ARM big.LITTLE

Last updated

Cortex A57/A53 MPCore big.LITTLE CPU chip ARMCortexA57A53.jpg
Cortex A57/A53 MPCore big.LITTLE CPU chip

ARM big.LITTLE is a heterogeneous computing architecture developed by ARM Holdings, coupling relatively battery-saving and slower processor cores (LITTLE) with relatively more powerful and power-hungry ones (big). The intention is to create a multi-core processor that can adjust better to dynamic computing needs and use less power than clock scaling alone. ARM's marketing material promises up to a 75% savings in power usage for some activities. [1] Most commonly, ARM big.LITTLE architectures are used to create a multi-processor system-on-chip (MPSoC).

Contents

In October 2011, big.LITTLE was announced along with the Cortex-A7, which was designed to be architecturally compatible with the Cortex-A15. [2] In October 2012 ARM announced the Cortex-A53 and Cortex-A57 (ARMv8-A) cores, which are also intercompatible to allow their use in a big.LITTLE chip. [3] ARM later announced the Cortex-A12 at Computex 2013 followed by the Cortex-A17 in February 2014. Both the Cortex-A12 and the Cortex-A17 can also be paired in a big.LITTLE configuration with the Cortex-A7. [4] [5]

The problem that big.LITTLE solves

For a given library of CMOS logic, active power increases as the logic switches more per second, while leakage increases with the number of transistors. So, CPUs designed to run fast are different from CPUs designed to save power. When a very fast out-of-order CPU is idling at very low speeds, a CPU with much less leakage (fewer transistors) could do the same work. For example, it might use a smaller (fewer transistors) memory cache, or a simpler microarchitecture such as removing out-of-order execution. big.LITTLE is a way to optimize for both cases: Power and speed, in the same system.

In practice, a big.LITTLE system can be surprisingly inflexible. One issue is the number and types of power and clock domains that the IC provides. These may not match the standard power management features offered by an operating system. Another is that the CPUs no longer have equivalent abilities, and matching the right software task to the right CPU becomes more difficult. Most of these problems are being solved by making the electronics and software more flexible.

Run-state migration

There are three ways [6] for the different processor cores to be arranged in a big.LITTLE design, depending on the scheduler implemented in the kernel. [7]

Clustered switching

Big.Little clustered switching Big.Little Cluster Switching.png
Big.Little clustered switching

The clustered model approach is the first and simplest implementation, arranging the processor into identically sized clusters of "big" or "LITTLE" cores. The operating system scheduler can only see one cluster at a time; when the load on the whole processor changes between low and high, the system transitions to the other cluster. All relevant data are then passed through the common L2 cache, the active core cluster is powered off and the other one is activated. A Cache Coherent Interconnect (CCI) is used. This model has been implemented in the Samsung Exynos 5 Octa (5410). [8]

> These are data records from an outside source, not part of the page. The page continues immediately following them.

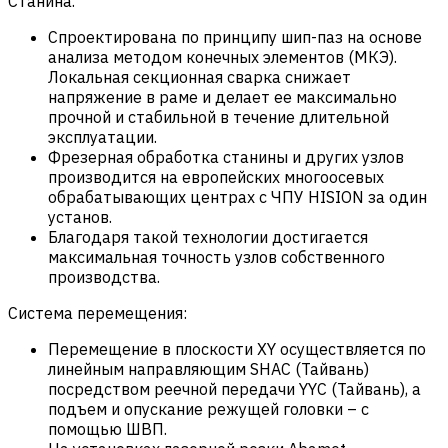
Станина.
Спроектирована по принципу шип-паз на основе
анализа методом конечных элементов (МКЭ).
Локальная секционная сварка снижает
напряжение в раме и делает ее максимально
прочной и стабильной в течение длительной
эксплуатации.
Фрезерная обработка станины и других узлов
производится на европейских многоосевых
обрабатывающих центрах с ЧПУ HISION за один
установ.
Благодаря такой технологии достигается
максимальная точность узлов собственного
производства.
Система перемещения:
Перемещение в плоскости XY осуществляется по
линейным направляющим SHAC (Тайвань)
посредством реечной передачи YYC (Тайвань), а
подъем и опускание режущей головки – с
помощью ШВП.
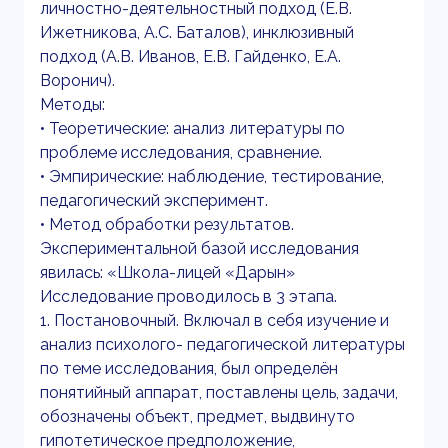
личностно-деятельностный подход (Е.В.
Ижетникова, А.С. Баталов), инклюзивный
подход (А.В. Иванов, Е.В. Гайденко, Е.А.
Воронич).
Методы:
• Теоретические: анализ литературы по
проблеме исследования, сравнение.
• Эмпирические: наблюдение, тестирование,
педагогический эксперимент.
• Метод обработки результатов.
Экспериментальной базой исследования
явилась: «Школа-лицей «Дарын»
Исследование проводилось в 3 этапа.
1. Постановочный. Включал в себя изучение и
анализ психолого- педагогической литературы
по теме исследования, был определён
понятийный аппарат, поставлены цель, задачи,
обозначены объект, предмет, выдвинуто
гипотетическое предположение,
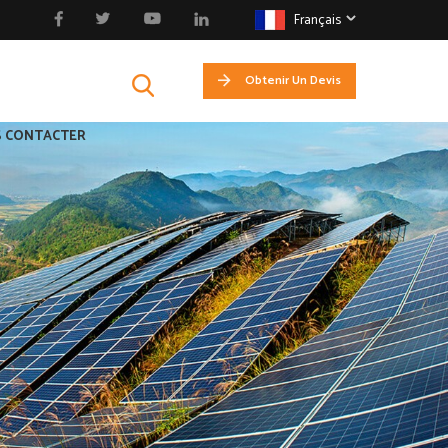
Français
Obtenir Un Devis
 CONTACTER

In-kernel switcher (CPU migration)

Big.Little in-kernel switcher In Kernel Switcher.jpg
Big.Little in-kernel switcher

CPU migration via the in-kernel switcher (IKS) involves pairing up a 'big' core with a 'LITTLE' core, with possibly many identical pairs in one chip. Each pair operates as one so-termed virtual core, and only one real core is (fully) powered up and running at a time. The 'big' core is used when the demand is high and the 'LITTLE' core is employed when demand is low. When demand on the virtual core changes (between high and low), the incoming core is powered up, running state is transferred, the outgoing is shut down, and processing continues on the new core. Switching is done via the cpufreq framework. A complete big.LITTLE IKS implementation was added in Linux 3.11. big.LITTLE IKS is an improvement of cluster migration (§ Clustered switching), the main difference being that each pair is visible to the scheduler.

A more complex arrangement involves a non-symmetric grouping of 'big' and 'LITTLE' cores. A single chip could have one or two 'big' cores and many more 'LITTLE' cores, or vice versa. Nvidia created something similar to this with the low-power 'companion core' in their Tegra 3 System-on-Chip.

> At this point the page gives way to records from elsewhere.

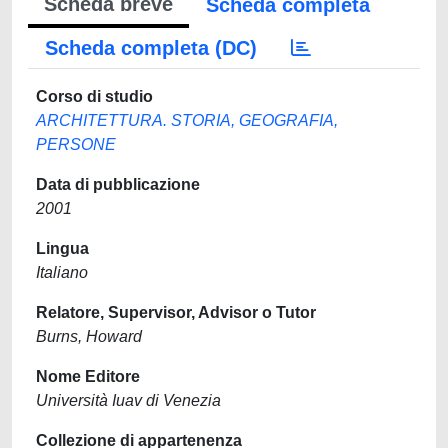
Scheda breve
Scheda completa
Scheda completa (DC)
Corso di studio
ARCHITETTURA. STORIA, GEOGRAFIA,
PERSONE
Data di pubblicazione
2001
Lingua
Italiano
Relatore, Supervisor, Advisor o Tutor
Burns, Howard
Nome Editore
Università Iuav di Venezia
Collezione di appartenenza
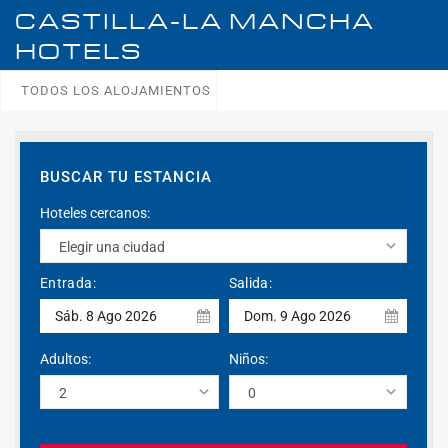
CASTILLA-LA MANCHA
HOTELS
TODOS LOS ALOJAMIENTOS
BUSCAR TU ESTANCIA
Hoteles cercanos:
Entrada:
Salida:
Sáb. 8 Ago 2026
Dom. 9 Ago 2026
Adultos:
Niños:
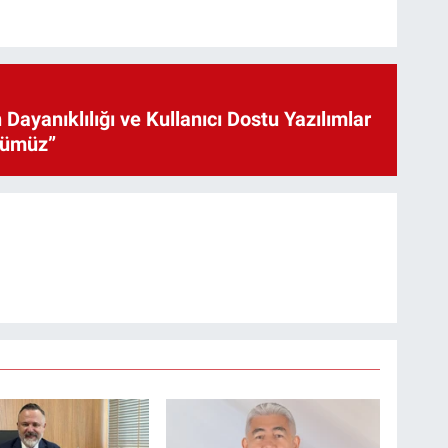
 Dayanıklılığı ve Kullanıcı Dostu Yazılımlar
cümüz”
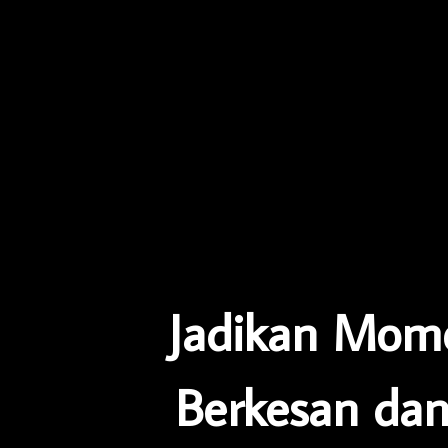
Jadikan Mom
Berkesan dan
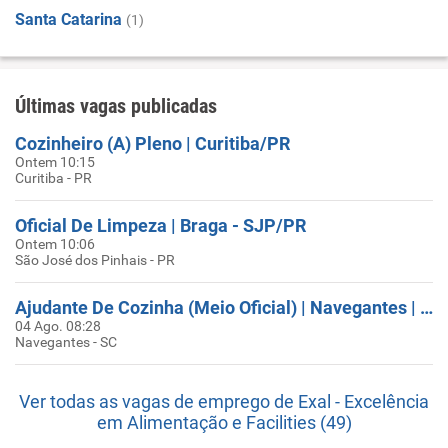
Santa Catarina
(1)
Últimas vagas publicadas
Cozinheiro (A) Pleno | Curitiba/PR
Ontem 10:15
Curitiba - PR
Oficial De Limpeza | Braga - SJP/PR
Ontem 10:06
São José dos Pinhais - PR
Ajudante De Cozinha (Meio Oficial) | Navegantes | SC
04 Ago. 08:28
Navegantes - SC
Ver todas as vagas de emprego de Exal - Excelência
em Alimentação e Facilities (49)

Heterogeneous multi-processing (global task scheduling)

Big.Little heterogeneous multi-processing Global Task Scheduling.jpg
Big.Little heterogeneous multi-processing

The most powerful use model of big.LITTLE architecture is heterogeneous multi-processing (HMP), which enables the use of all physical cores at the same time. Threads with high priority or computational intensity can in this case be allocated to the "big" cores while threads with less priority or less computational intensity, such as background tasks, can be performed by the "LITTLE" cores. [9]

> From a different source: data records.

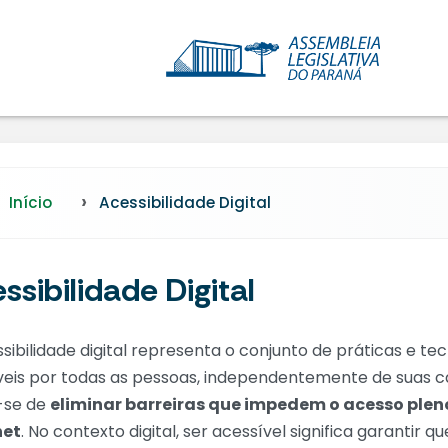
Início
Acessibilidade Digital
ssibilidade Digital
sibilidade digital representa o conjunto de práticas e t
áveis por todas as pessoas, independentemente de suas cap
-se de
eliminar barreiras que impedem o acesso pleno
net
. No contexto digital, ser acessível significa garantir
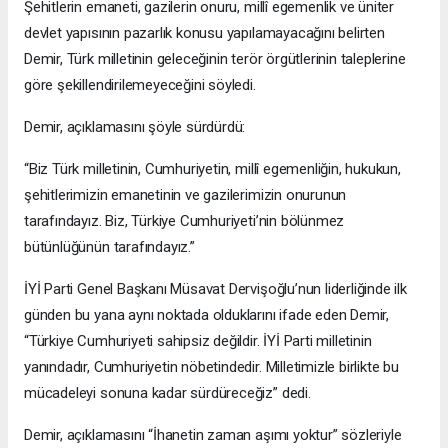
Şehitlerin emaneti, gazilerin onuru, millî egemenlik ve üniter
devlet yapısının pazarlık konusu yapılamayacağını belirten
Demir, Türk milletinin geleceğinin terör örgütlerinin taleplerine
göre şekillendirilemeyeceğini söyledi.
Demir, açıklamasını şöyle sürdürdü:
“Biz Türk milletinin, Cumhuriyetin, millî egemenliğin, hukukun,
şehitlerimizin emanetinin ve gazilerimizin onurunun
tarafındayız. Biz, Türkiye Cumhuriyeti’nin bölünmez
bütünlüğünün tarafındayız.”
İYİ Parti Genel Başkanı Müsavat Dervişoğlu’nun liderliğinde ilk
günden bu yana aynı noktada olduklarını ifade eden Demir,
“Türkiye Cumhuriyeti sahipsiz değildir. İYİ Parti milletinin
yanındadır, Cumhuriyetin nöbetindedir. Milletimizle birlikte bu
mücadeleyi sonuna kadar sürdüreceğiz” dedi.
Demir, açıklamasını “İhanetin zaman aşımı yoktur” sözleriyle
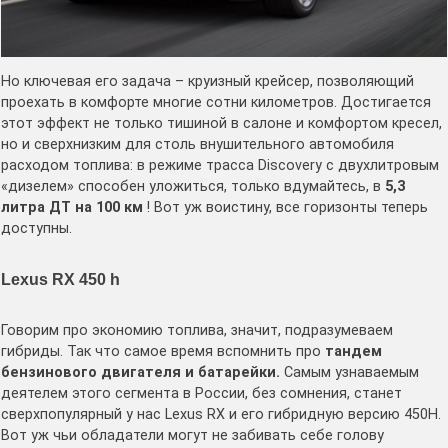
Но ключевая его задача – круизный крейсер, позволяющий
проехать в комфорте многие сотни километров. Достигается
этот эффект не только тишиной в салоне и комфортом кресел,
но и сверхнизким для столь внушительного автомобиля
расходом топлива: в режиме трасса Discovery c двухлитровым
«дизелем» способен уложиться, только вдумайтесь, в
5,3
литра ДТ на 100 км
! Вот уж воистину, все горизонты теперь
доступны.
Lexus RX 450 h
Говорим про экономию топлива, значит, подразумеваем
гибриды. Так что самое время вспомнить про
тандем
бензинового двигателя и батарейки.
Самым узнаваемым
деятелем этого сегмента в России, без сомнения, станет
сверхпопулярный у нас Lexus RX и его гибридную версию 450H.
Вот уж чьи обладатели могут не забивать себе голову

This model has been implemented in the Samsung Exynos starting with the Exynos 5 Octa series (5420, 5422, 5430), [10] [11] and Apple A series processors starting with the Apple A11. [12]

Scheduling

The paired arrangement allows for switching to be done transparently to the operating system using the existing dynamic voltage and frequency scaling (DVFS) facility. The existing DVFS support in the kernel (e.g. cpufreq in Linux) will simply see a list of frequencies/voltages and will switch between them as it sees fit, just like it does on the existing hardware. However, the low-end slots will activate the 'Little' core and the high-end slots will activate the 'Big' core. This is the early solution provided by Linux's "deadline" CPU scheduler (not to be confused with the I/O scheduler with the same name) since 2012. [13]

Alternatively, all the cores may be exposed to the kernel scheduler, which will decide where each process/thread is executed. This will be required for the non-paired arrangement but could possibly also be used on the paired cores. It poses unique problems for the kernel scheduler, which, at least with modern commodity hardware, has been able to assume all cores in a SMP system are equal rather than heterogeneous. A 2019 addition to Linux 5.0 called Energy Aware Scheduling is an example of a scheduler that considers cores differently. [14] [15]

Advantages of global task scheduling

Successor

In May 2017, ARM announced DynamIQ as the successor to big.LITTLE. [16] DynamIQ is expected to allow for more flexibility and scalability when designing multi-core processors. In contrast to big.LITTLE, it increases the maximum number of cores in a cluster to 8 for Armv8.2 CPUs, 12 for Armv9 and 14 for Armv9.2 [17] and allows for varying core designs within a single cluster, and up to 32 total clusters. The technology also offers more fine grained per core voltage control and faster L2 cache speeds. However, DynamIQ is incompatible with previous ARM designs and is initially only supported by the Cortex-A75 and Cortex-A55 CPU cores and their successors.

Related Research Articles

ARM is a family of RISC instruction set architectures (ISAs) for computer processors. Arm Ltd. develops the ISAs and licenses them to other companies, who build the physical devices that use the instruction set. It also designs and licenses cores that implement these ISAs.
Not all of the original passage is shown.